UNCASVILLE, Conn. – Nine members of the Naismith Memorial Basketball Hall of Fame’s Class of 2022 participated in a news conference Friday afternoon at the Mohegan Sun resort and casino, signaling the start of enshrinement weekend.

Seven others weren’t able to make it. Their Hall of Fame honor is arriving posthumously.

That includes Hugh Evans, the longtime NBA game official and the first Black referee among the Hall’s 17 (just seven who worked primarily in the NBA). Evans, in poor health, was accompanied by fellow ref Bob Delaney to the NCAA men’s basketball Final Four in New Orleans last spring to hear his acceptance into the Hall announced.

That had to serve as his highlight, though, because Evans died in July.

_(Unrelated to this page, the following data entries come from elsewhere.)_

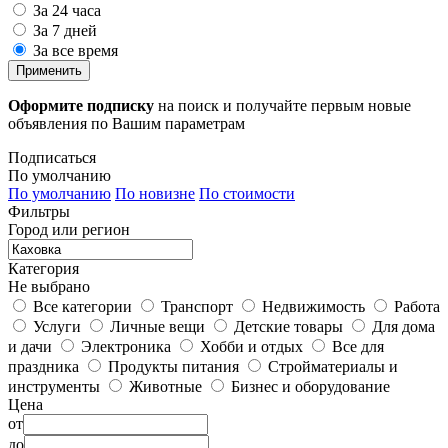
За 24 часа
За 7 дней
За все время
Применить
Оформите подписку
на поиск и получайте первым новые
объявления по Вашим параметрам
Подписаться
По умолчанию
По умолчанию
По новизне
По стоимости
Фильтры
Город или регион
Категория
Не выбрано
Все категории
Транспорт
Недвижимость
Работа
Услуги
Личные вещи
Детские товары
Для дома
и дачи
Электроника
Хобби и отдых
Все для
праздника
Продукты питания
Стройматериалы и
инструменты
Животные
Бизнес и оборудование
Цена
от
до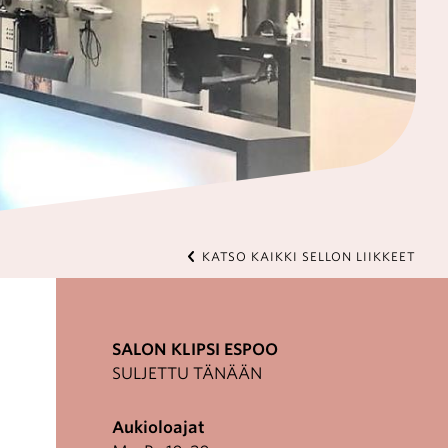
KATSO KAIKKI SELLON LIIKKEET
SALON KLIPSI ESPOO
SULJETTU TÄNÄÄN
Aukioloajat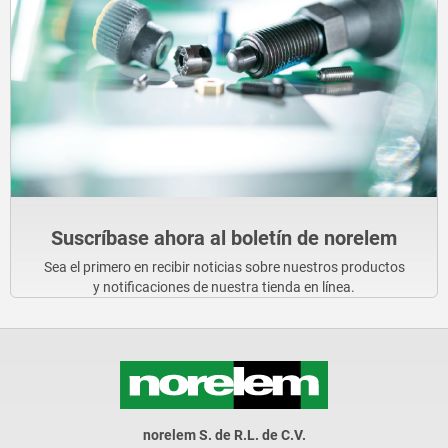
Suscríbase ahora al boletín de norelem
Sea el primero en recibir noticias sobre nuestros productos
y notificaciones de nuestra tienda en línea.
norelem S. de R.L. de C.V.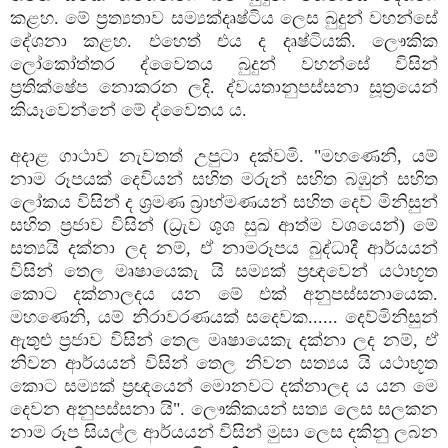
කළහ. මේ ප්‍රත්‍යතාව සම්‍යක්‌දෘෂ්ටිය ලෙස බුදුන් වහන්සේ
දේශනා කළහ. එහෙත් එය ද දෘෂ්ටියකි. ලෞකික
ලෝකෝත්තර ද්වෛතය බුදුන් වහන්සේ විසින්
ප්‍රතික්‌ෂේප නොකරන ලදි. ද්වයතානුපස්‌සනා සූත්‍රයෙන්
කියෑවෙන්නේ මේ ද්වෛතය ය.
අදාළ ගාථාව නැවතත් උපුටා දක්‌වමි. "මහණෙනි, යම්
නාම රූපයක්‌ දෙවියන් සහිත මරුන් සහිත බඹුන් සහිත
ලෝකය විසින් ද ශ්‍රමණ බ්‍රාහ්මණයන් සහිත දෙව් මිනිසුන්
සහිත ප්‍රජාව විසින් (ධ්‍රැව ශුශ සුඛ ආත්ම වශයෙන්) මේ
සත්‍යයි දක්‌නා ලද නම්, ඒ නාමරූපය බුද්ධාදී ආර්යයන්
විසින් තෙල මෘෂායෙකැ යි සම්‍යක්‌ ප්‍රඥවෙන් යථාභූත
කොට දක්‌නාලදය යන මේ එක්‌ අනුපස්‌සනායෙක.
මහණෙනි, යම් නිරාවරණයක්‌ සදෙවක...... දෙව්මිනිසුන්
ඇතුළු ප්‍රජාව විසින් තෙල මෘෂායෙකැ දක්‌නා ලද නම්, ඒ
නිවන ආර්යයන් විසින් තෙල නිවන සත්‍යය යි යථාභූත
කොට සම්‍යක්‌ ප්‍රඥයෙන් මොනවට දක්‌නාලද ය යන මෙ
දෙවන අනුපස්‌සනා යි". ලෞකිකයන් සත්‍ය ලෙස සලකන
නාම රූප සියල්ල ආර්යයන් විසින් මුසා ලෙස දකිනු ලබන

“That’s one of the things over the years that’s kind of heartbreaking,” said Naismith chairman Jerry Colangelo, “when some of the people who are being inducted are feeble or can hardly get up to the stage. And some don’t make it.

“Hugh Evans, we saw him in New Orleans and that was it. We found out later he was gone.”

Hugh Evans was an NBA referee for 28 years. Known for his calm and commanding demeanor, Evans officiated in 35 NBA Finals games as well as almost 2,000 regular-season contests.

Among the inductees this weekend, with the official ceremony Saturday night at Symphony Hall in Springfield, Massachusetts, longtime coach, instructor and author Del Harris will enter in the Contributor category. Harris, 85, took the stage Friday afternoon a little wobble, fresh from a back operation days earlier.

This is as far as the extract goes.